- Supplied data:
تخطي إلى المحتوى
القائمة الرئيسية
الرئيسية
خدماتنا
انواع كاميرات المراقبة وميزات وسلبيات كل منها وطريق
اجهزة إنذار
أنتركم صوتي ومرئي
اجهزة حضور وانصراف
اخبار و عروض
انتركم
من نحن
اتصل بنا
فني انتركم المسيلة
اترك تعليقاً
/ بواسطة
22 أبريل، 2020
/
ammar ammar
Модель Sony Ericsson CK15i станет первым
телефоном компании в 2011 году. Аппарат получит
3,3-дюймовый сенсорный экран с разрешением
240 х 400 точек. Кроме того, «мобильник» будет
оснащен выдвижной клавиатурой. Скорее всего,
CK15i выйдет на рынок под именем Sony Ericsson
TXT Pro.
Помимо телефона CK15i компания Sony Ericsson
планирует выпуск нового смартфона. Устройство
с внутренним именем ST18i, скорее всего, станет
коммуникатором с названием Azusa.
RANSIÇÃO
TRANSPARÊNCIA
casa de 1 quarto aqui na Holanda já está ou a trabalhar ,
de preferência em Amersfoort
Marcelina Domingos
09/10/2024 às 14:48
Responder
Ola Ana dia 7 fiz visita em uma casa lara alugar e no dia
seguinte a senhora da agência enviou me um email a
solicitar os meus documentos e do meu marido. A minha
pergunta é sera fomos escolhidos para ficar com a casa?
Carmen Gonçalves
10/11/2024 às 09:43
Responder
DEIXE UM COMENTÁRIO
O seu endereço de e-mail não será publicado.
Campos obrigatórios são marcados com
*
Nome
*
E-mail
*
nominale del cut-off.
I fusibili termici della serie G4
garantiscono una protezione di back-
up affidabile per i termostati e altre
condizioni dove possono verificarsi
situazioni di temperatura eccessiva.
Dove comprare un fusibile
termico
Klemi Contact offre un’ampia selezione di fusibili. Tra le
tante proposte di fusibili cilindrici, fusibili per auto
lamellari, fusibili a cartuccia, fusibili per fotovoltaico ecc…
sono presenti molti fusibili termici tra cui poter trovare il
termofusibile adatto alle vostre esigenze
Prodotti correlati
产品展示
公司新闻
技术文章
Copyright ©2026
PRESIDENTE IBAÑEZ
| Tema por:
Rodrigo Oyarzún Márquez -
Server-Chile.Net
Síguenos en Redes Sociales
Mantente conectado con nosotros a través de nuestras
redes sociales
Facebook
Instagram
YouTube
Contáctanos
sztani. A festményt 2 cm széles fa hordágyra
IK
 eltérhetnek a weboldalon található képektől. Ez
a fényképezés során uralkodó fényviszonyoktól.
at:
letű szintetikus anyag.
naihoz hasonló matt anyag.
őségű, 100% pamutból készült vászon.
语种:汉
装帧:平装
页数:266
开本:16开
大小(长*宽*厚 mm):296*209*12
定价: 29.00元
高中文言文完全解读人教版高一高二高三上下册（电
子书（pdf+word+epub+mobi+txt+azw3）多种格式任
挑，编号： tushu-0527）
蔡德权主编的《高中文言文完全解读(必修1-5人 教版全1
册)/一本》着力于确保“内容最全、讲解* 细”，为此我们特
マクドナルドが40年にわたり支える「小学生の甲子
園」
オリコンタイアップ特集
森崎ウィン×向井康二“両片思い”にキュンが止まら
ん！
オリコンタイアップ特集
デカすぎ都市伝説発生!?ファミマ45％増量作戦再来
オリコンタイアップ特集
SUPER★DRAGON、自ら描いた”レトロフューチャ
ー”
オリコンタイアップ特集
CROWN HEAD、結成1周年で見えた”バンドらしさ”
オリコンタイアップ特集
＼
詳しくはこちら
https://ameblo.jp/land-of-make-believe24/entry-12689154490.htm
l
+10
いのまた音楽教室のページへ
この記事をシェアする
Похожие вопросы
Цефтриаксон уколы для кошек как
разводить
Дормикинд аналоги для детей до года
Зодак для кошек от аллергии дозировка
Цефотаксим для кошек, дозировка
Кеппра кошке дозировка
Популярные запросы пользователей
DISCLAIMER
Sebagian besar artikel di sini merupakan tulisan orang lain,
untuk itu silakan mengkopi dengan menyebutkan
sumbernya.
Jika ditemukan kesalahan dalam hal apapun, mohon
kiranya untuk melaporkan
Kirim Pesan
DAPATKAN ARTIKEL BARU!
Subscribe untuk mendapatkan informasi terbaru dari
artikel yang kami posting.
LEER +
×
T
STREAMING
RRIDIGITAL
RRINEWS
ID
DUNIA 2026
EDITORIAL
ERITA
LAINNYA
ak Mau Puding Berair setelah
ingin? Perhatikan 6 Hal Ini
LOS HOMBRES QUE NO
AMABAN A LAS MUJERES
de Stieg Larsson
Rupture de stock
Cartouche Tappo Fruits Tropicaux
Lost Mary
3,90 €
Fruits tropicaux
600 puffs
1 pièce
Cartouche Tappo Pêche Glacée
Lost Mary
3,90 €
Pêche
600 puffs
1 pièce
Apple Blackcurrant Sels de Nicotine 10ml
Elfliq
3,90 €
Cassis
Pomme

- Exercise details:
What is needed is an exact copy of the lines from the one containing "Subscribe untuk mendapatkan" through the last line of the records, and nothing else.

- Result below:
Subscribe untuk mendapatkan informasi terbaru dari
artikel yang kami posting.
LEER +
×
T
STREAMING
RRIDIGITAL
RRINEWS
ID
DUNIA 2026
EDITORIAL
ERITA
LAINNYA
ak Mau Puding Berair setelah
ingin? Perhatikan 6 Hal Ini
LOS HOMBRES QUE NO
AMABAN A LAS MUJERES
de Stieg Larsson
Rupture de stock
Cartouche Tappo Fruits Tropicaux
Lost Mary
3,90 €
Fruits tropicaux
600 puffs
1 pièce
Cartouche Tappo Pêche Glacée
Lost Mary
3,90 €
Pêche
600 puffs
1 pièce
Apple Blackcurrant Sels de Nicotine 10ml
Elfliq
3,90 €
Cassis
Pomme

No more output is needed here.